Natasha Henstridge from the ‘Species’ movies turns in a surprisingly strong performance as our resident space-sheriff, proving beyond doubt that she had the necessary acting chops to carry this kind of movie (if only anyone had been paying attention), and, if Ice Cube sadly doesn’t make much of an impression as our Snake Plissken/Napoleon Wilson surrogate (“Desolation Williams”!), there’s no shortage of other interesting contenders to fill the vacuum, from Jason Stratham doing his latter-day cockney action man thing to Robert Carradine drivin’ the big train, Joanna Cassidy from ‘Bladerunner’ fleeing across the Martian desert in a shakily CGI-assisted hot air balloon (shades of Edgar Rice Burroughs, perhaps..?), and, how can you say no to Pam Grier as the butch dyke space police commander? (With difficulty is the answer you’re looking for.)

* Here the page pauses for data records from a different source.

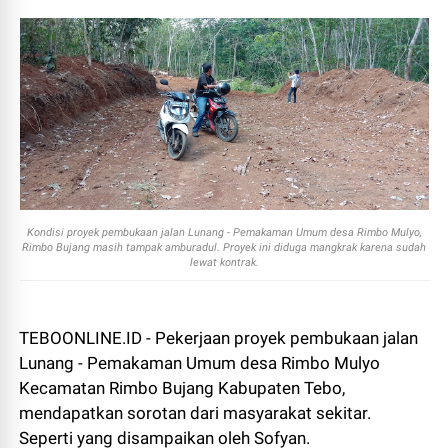
Kondisi proyek pembukaan jalan Lunang - Pemakaman Umum desa Rimbo Mulyo,
Rimbo Bujang masih tampak amburadul. Proyek ini diduga mangkrak karena sudah
lewat kontrak.
TEBOONLINE.ID - Pekerjaan proyek pembukaan jalan
Lunang - Pemakaman Umum desa Rimbo Mulyo
Kecamatan Rimbo Bujang Kabupaten Tebo,
mendapatkan sorotan dari masyarakat sekitar.
Seperti yang disampaikan oleh Sofyan.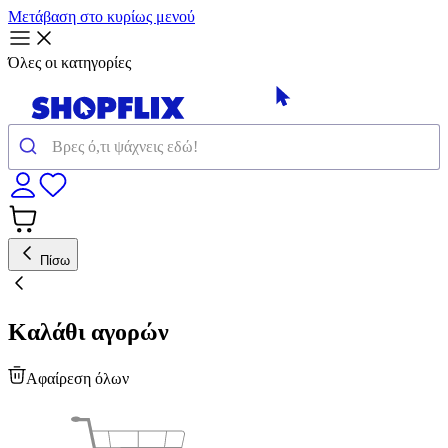
Μετάβαση στο κυρίως μενού
Όλες οι κατηγορίες
Πίσω
Καλάθι αγορών
Αφαίρεση όλων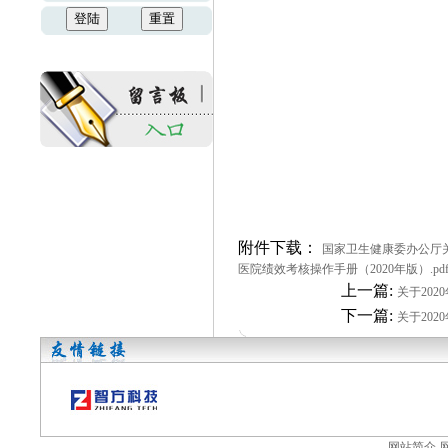
附件下载：
国家卫生健康委办公厅关
医院绩效考核操作手册（2020年版）.pd
上一篇:
关于202
下一篇:
关于202
网站简介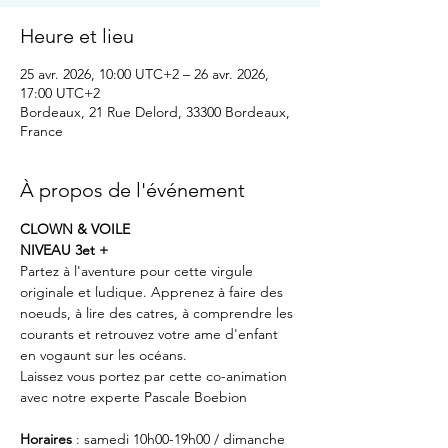
Heure et lieu
25 avr. 2026, 10:00 UTC+2 – 26 avr. 2026,
17:00 UTC+2
Bordeaux, 21 Rue Delord, 33300 Bordeaux,
France
À propos de l'événement
CLOWN & VOILE
NIVEAU 3et +
Partez à l'aventure pour cette virgule 
originale et ludique. Apprenez à faire des 
noeuds, à lire des catres, à comprendre les 
courants et retrouvez votre ame d'enfant 
en vogaunt sur les océans.
Laissez vous portez par cette co-animation 
avec notre experte Pascale Boebion
Horaires
 : samedi 10h00-19h00 / dimanche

Given its status as an unpretentious action-adventure movie furthermore, I think some of the ideas in ‘Ghost of Mars’ aren’t half bad. Considering the kind of comic machismo, barely concealed homo-erotic sub-texts and quaintly adolescent fear of women that had long dominated Carpenter’s films by the time he made this one, the decision to make the Mars colony a matriarchy is certainly an interesting one, and, though the implications of this are never really explored in much depth, there is nonetheless an enjoyable frisson to be found in watching an action movie in which most positions of power and normative authority belong to female characters, with the men conversely portrayed as ‘plucky underdogs’ and suchlike. (I also enjoyed the way that the film’s outlaw characters sneeringly accuse each other of “workin’ for The Woman”.)

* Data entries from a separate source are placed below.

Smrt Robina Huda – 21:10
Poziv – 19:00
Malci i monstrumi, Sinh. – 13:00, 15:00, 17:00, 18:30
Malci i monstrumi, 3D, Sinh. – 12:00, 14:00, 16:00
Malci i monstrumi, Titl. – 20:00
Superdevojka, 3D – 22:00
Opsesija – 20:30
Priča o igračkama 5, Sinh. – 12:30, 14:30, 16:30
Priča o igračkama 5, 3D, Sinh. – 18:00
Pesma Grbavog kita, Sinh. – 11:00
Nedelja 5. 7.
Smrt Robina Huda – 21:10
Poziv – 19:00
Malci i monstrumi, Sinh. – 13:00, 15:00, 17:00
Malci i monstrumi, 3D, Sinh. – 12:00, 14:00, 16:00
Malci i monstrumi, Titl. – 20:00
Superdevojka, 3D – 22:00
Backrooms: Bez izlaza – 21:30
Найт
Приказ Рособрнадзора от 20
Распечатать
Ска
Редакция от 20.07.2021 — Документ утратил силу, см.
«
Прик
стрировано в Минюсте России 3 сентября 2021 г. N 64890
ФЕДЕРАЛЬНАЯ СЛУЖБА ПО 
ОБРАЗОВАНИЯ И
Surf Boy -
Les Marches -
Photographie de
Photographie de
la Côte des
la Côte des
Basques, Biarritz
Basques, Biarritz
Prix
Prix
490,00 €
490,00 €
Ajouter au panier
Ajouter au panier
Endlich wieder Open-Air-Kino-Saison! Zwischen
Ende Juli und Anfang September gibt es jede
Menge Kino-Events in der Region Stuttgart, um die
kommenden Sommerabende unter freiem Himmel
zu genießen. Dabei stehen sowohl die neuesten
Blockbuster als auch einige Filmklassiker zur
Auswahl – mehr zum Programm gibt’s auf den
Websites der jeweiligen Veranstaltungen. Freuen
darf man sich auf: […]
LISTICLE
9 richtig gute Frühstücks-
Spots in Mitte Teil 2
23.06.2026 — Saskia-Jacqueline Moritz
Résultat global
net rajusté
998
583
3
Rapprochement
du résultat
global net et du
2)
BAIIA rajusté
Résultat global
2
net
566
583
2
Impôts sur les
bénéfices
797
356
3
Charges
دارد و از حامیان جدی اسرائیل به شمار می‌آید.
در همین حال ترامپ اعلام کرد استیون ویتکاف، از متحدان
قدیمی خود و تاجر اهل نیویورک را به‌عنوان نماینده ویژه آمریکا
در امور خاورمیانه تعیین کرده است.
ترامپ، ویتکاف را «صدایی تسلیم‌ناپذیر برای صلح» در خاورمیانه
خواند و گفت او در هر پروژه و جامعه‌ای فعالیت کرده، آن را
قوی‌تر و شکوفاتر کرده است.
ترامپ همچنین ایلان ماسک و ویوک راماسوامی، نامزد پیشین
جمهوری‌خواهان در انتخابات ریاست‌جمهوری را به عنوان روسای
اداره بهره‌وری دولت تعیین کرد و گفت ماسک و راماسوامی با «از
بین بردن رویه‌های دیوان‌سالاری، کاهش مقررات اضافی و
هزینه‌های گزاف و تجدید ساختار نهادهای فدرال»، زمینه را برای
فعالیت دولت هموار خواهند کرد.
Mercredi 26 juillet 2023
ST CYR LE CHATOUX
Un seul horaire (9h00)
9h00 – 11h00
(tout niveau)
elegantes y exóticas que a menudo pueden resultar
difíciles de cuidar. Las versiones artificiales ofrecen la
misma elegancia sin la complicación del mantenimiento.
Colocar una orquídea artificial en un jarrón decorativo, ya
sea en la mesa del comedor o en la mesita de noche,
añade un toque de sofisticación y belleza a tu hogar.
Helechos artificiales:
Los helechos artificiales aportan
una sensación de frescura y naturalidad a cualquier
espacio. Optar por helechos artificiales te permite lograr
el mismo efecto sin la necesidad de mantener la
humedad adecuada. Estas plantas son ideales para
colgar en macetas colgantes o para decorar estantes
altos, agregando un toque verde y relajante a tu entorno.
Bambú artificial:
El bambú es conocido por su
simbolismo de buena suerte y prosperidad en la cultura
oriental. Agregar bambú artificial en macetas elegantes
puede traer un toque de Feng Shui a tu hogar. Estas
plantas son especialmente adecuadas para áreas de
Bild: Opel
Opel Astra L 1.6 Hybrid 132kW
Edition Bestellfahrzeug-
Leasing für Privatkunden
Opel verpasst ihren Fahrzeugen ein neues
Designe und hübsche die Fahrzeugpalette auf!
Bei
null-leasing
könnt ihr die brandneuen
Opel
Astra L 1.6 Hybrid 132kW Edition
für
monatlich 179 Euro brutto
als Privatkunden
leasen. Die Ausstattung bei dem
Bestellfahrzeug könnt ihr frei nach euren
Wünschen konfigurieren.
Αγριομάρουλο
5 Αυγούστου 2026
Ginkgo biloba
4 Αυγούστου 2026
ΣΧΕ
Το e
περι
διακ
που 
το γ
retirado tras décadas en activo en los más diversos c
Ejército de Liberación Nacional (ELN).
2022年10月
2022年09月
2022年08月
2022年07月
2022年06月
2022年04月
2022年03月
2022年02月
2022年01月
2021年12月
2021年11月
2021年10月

The possessed Martian miners who comprise the film’s monster-threat are pretty good too, representing a distinctive and genuinely alarming spin on what could easily have been a rather ho-hum “Indians-via-zombies” type effort. With their bodies now inhabited by the spirits (or “ghosts”, y’see) of barbaric ancient Martian warriors, the human colonists begin filing their teeth, practicing grotesque self-mutilation and forging improvised new weapons for themselves, until they resemble some goth-damaged take on a Warhammer 40,000 army, waving their war banners and hefting improbably massive multi-bladed hand weapons as they bear down upon our heroes’ encampment. Though the mall-goth type make up they favour is.. kind of strange (well, it was 2001 I suppose), this is all pretty awesome, to be honest.

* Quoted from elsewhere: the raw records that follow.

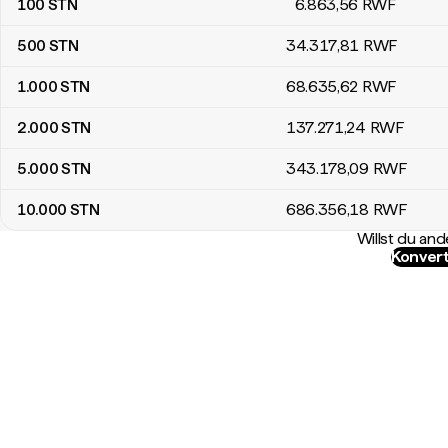
100
STN
6.863
,56
RWF
500
STN
34.317
,81
RWF
1.000
STN
68.635
,62
RWF
2.000
STN
137.271
,24
RWF
5.000
STN
343.178
,09
RWF
10.000
STN
686.356
,18
RWF
Willst du a
Konvert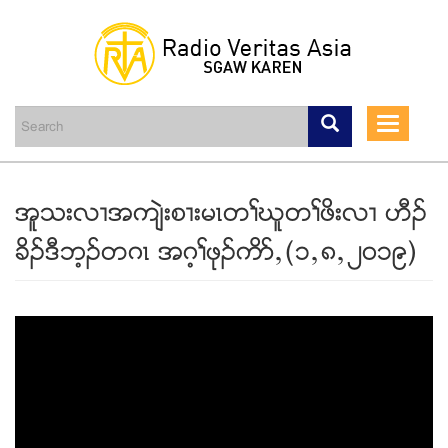
Skip
to
main
Toggle
content
navigati
အူသးလ႕အက်ဲးစ႕းမၚတႈဃူတႈဖိးလ႕ ဟီဥ
ခိဥဒီဘ့ဥတဂၚ အဂ့ႈဖုဥကိဏယ(၁ယ၈ယ၂၀၁၉)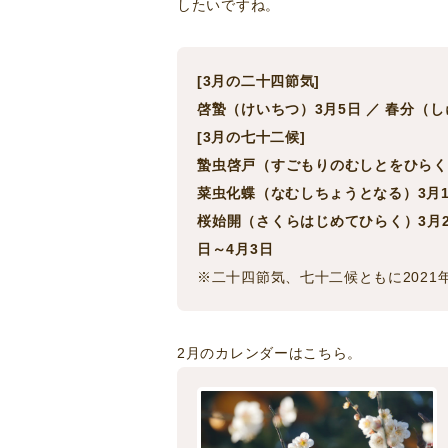
したいですね。
[3月の二十四節気]
啓蟄（けいちつ）3月5日 ／ 春分（し
[3月の七十二候]
蟄虫啓戸（すごもりのむしとをひらく）3
菜虫化蝶（なむしちょうとなる）3月15
桜始開（さくらはじめてひらく）3月2
日～4月3日
※二十四節気、七十二候ともに2021
2月のカレンダーはこちら。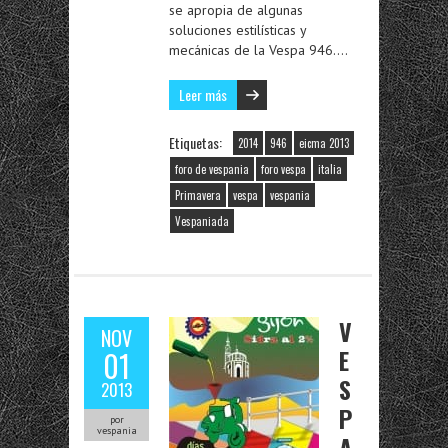
se apropia de algunas
soluciones estilísticas y
mecánicas de la Vespa 946….
Leer más
Etiquetas:
2014
946
eicma 2013
foro de vespania
foro vespa
italia
Primavera
vespa
vespania
Vespaniada
V
NOV
E
01
S
2013
P
por
vespania
A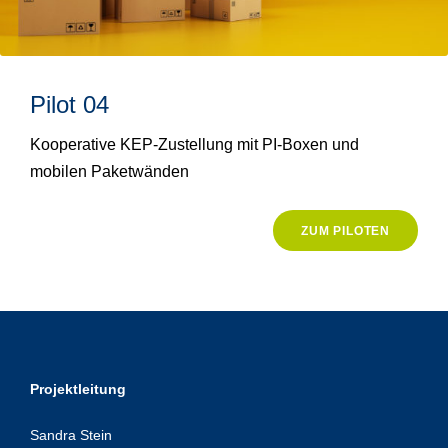
Pilot 04
Kooperative KEP-Zustellung mit PI-Boxen und
mobilen Paketwänden
ZUM PILOTEN
Projektleitung
Sandra Stein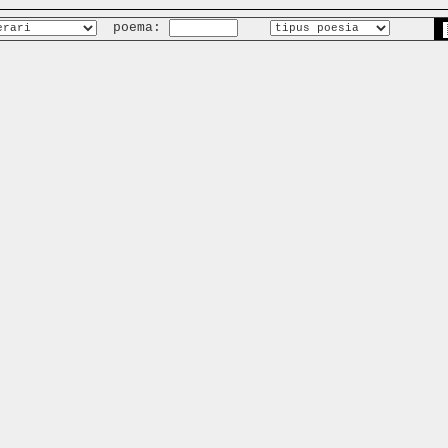
poema: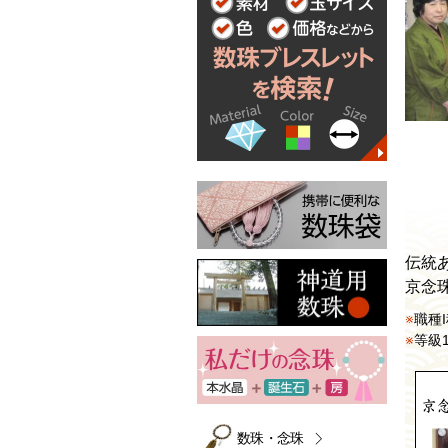
伝統
京念
職種
等級
数珠・念珠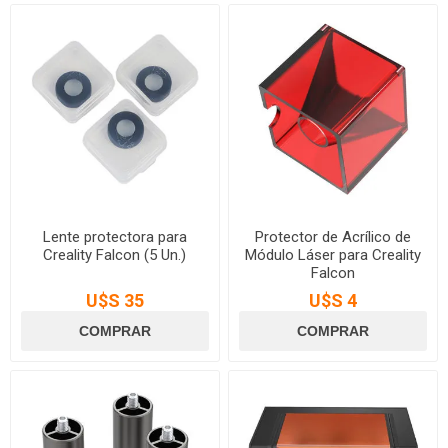
Lente protectora para
Protector de Acrílico de
Creality Falcon (5 Un.)
Módulo Láser para Creality
Falcon
U$S 35
U$S 4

Although the film’s climactic siege situation had generally been read as a rehash of ‘Assault on Precinct 13’ (Henstridge & Cube’s similarly ‘Rio Bravo’-inspired sheriff/prisoner relationship certainly suggests as much), these more visible and flamboyant antagonists really make it more of a space-age/’Road Warrior’-filtered take on a good ol’ Rourke’s Drift scenario, and Carpenter clearly had a ton of fun with this notion, even throwing in a blatant homage to ‘Zulu’ at one point as he has his survivors adopt a first rank / second rank firing strategy to take down the Martians pouring through their over-run defenses.

All in all, it is difficult for me to find anything to dislike in a film that panders to my rose-tinted ideal of John Carpenter making a sci-fi action film in 2001 quite as warmly and generously as ‘Ghosts of Mars’. Even the soundtrack, built around woefully dated layers of down-tuned nu-metal guitar, worked quite well for me this time around, with the characteristic rhythmic drive of Carpenter’s compositions adding a welcome sense of urgency and forward momentum that such candy-coated sludge often lacked in the hands of the bands who popularised this questionable sound around the turn of the century.

I don’t want to build expectations for ‘Ghosts of Mars’ up too high in the midst of all this praise however. As stated, the film is certainly no gold-plated classic, but – and this is the key point – it doesn’t intend to be. If only more 21st century productions were content to set out with such modest, genre-constrained ambitions; perhaps more would succeed in fulfilling them half as well as Carpenter does here, and perhaps as a result us long-suffering viewers might have more fun of a weekend movie night. (Just sayin’.)